Problem details> For each line in the material below that holds "งโรจน", copy that line.

Data for processing>

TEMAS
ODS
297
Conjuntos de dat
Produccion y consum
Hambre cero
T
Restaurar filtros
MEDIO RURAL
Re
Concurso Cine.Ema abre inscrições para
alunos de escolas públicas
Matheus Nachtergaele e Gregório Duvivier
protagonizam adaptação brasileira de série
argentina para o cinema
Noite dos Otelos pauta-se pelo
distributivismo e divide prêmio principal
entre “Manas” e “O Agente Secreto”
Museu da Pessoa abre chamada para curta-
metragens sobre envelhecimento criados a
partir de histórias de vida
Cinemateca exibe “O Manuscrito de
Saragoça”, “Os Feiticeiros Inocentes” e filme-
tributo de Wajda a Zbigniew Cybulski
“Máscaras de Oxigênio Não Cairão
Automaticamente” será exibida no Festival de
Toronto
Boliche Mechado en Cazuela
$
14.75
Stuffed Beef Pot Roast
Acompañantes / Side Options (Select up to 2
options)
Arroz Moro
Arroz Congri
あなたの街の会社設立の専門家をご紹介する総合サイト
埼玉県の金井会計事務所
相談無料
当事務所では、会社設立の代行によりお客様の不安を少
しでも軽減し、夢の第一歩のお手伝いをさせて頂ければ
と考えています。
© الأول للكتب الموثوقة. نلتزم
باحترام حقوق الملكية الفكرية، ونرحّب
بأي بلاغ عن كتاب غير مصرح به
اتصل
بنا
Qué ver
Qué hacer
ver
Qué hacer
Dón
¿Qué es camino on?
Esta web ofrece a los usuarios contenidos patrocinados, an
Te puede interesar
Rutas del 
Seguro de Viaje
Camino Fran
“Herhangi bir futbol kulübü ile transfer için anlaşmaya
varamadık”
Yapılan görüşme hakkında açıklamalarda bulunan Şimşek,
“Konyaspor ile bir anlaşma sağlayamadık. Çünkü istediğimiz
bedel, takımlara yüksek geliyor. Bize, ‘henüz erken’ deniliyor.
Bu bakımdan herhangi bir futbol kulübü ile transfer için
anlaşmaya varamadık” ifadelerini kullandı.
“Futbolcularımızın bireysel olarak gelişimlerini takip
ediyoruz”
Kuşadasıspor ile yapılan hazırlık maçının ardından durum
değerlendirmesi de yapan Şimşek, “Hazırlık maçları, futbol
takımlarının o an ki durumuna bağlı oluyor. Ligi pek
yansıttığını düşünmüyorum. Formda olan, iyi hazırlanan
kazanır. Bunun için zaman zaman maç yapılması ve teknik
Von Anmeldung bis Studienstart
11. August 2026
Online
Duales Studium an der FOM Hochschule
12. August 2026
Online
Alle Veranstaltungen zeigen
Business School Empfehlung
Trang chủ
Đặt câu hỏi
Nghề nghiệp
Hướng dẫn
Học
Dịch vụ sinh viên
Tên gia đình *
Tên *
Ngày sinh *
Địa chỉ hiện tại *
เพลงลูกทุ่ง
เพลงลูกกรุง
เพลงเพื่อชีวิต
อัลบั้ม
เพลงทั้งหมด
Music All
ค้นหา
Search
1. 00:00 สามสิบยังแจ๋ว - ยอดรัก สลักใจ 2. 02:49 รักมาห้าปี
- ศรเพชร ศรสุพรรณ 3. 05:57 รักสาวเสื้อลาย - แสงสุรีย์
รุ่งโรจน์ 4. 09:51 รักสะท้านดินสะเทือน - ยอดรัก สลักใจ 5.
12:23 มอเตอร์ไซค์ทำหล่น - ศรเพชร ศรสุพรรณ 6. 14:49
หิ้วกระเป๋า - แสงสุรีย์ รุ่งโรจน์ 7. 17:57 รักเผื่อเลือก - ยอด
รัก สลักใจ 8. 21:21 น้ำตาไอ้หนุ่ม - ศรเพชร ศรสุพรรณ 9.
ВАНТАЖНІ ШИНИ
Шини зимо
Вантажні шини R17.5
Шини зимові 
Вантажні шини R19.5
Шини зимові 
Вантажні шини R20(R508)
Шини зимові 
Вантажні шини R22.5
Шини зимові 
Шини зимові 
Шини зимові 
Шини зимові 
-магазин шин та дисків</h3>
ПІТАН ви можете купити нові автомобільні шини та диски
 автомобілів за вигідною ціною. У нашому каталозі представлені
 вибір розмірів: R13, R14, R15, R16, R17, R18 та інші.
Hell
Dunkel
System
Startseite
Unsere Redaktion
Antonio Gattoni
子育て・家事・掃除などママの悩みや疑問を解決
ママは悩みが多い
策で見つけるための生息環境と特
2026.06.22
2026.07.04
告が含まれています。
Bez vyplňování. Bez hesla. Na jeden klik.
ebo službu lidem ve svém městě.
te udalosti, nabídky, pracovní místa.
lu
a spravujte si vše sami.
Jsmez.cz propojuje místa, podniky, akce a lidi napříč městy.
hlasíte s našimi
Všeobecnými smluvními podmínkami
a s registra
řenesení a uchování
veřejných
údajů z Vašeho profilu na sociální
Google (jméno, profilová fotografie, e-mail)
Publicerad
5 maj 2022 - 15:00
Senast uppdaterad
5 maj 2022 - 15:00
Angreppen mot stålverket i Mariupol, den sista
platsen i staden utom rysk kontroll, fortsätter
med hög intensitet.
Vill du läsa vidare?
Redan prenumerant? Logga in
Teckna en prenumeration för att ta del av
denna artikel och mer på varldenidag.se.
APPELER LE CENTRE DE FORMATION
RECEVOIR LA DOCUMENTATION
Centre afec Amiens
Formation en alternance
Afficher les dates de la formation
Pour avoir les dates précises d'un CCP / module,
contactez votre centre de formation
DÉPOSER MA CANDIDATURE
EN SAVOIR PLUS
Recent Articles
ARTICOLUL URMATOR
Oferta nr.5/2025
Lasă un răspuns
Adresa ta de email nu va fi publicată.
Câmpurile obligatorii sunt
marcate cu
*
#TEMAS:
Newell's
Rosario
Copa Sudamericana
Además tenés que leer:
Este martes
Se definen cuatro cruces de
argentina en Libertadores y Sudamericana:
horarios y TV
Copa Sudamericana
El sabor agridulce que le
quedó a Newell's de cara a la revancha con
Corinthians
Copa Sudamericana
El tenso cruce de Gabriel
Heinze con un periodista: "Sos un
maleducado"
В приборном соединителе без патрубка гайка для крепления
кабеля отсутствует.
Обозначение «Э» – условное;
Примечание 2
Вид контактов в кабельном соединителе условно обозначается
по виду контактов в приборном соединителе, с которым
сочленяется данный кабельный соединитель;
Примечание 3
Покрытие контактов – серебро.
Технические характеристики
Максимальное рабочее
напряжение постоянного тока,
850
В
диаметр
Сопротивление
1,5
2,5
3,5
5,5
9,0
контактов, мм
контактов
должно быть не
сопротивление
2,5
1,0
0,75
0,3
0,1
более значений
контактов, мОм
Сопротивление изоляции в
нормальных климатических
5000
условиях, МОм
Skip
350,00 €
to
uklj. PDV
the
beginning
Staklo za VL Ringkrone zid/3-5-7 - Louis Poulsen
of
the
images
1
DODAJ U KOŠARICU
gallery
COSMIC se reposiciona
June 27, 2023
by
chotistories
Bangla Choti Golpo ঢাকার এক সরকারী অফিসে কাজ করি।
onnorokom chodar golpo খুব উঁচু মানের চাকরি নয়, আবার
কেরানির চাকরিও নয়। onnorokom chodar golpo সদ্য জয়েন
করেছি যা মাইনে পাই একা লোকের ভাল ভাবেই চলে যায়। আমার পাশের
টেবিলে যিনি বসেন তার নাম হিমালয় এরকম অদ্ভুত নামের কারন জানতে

Completed task>
รุ่งโรจน์ 4. 09:51 รักสะท้านดินสะเทือน - ยอดรัก สลักใจ 5.
หิ้วกระเป๋า - แสงสุรีย์ รุ่งโรจน์ 7. 17:57 รักเผื่อเลือก - ยอด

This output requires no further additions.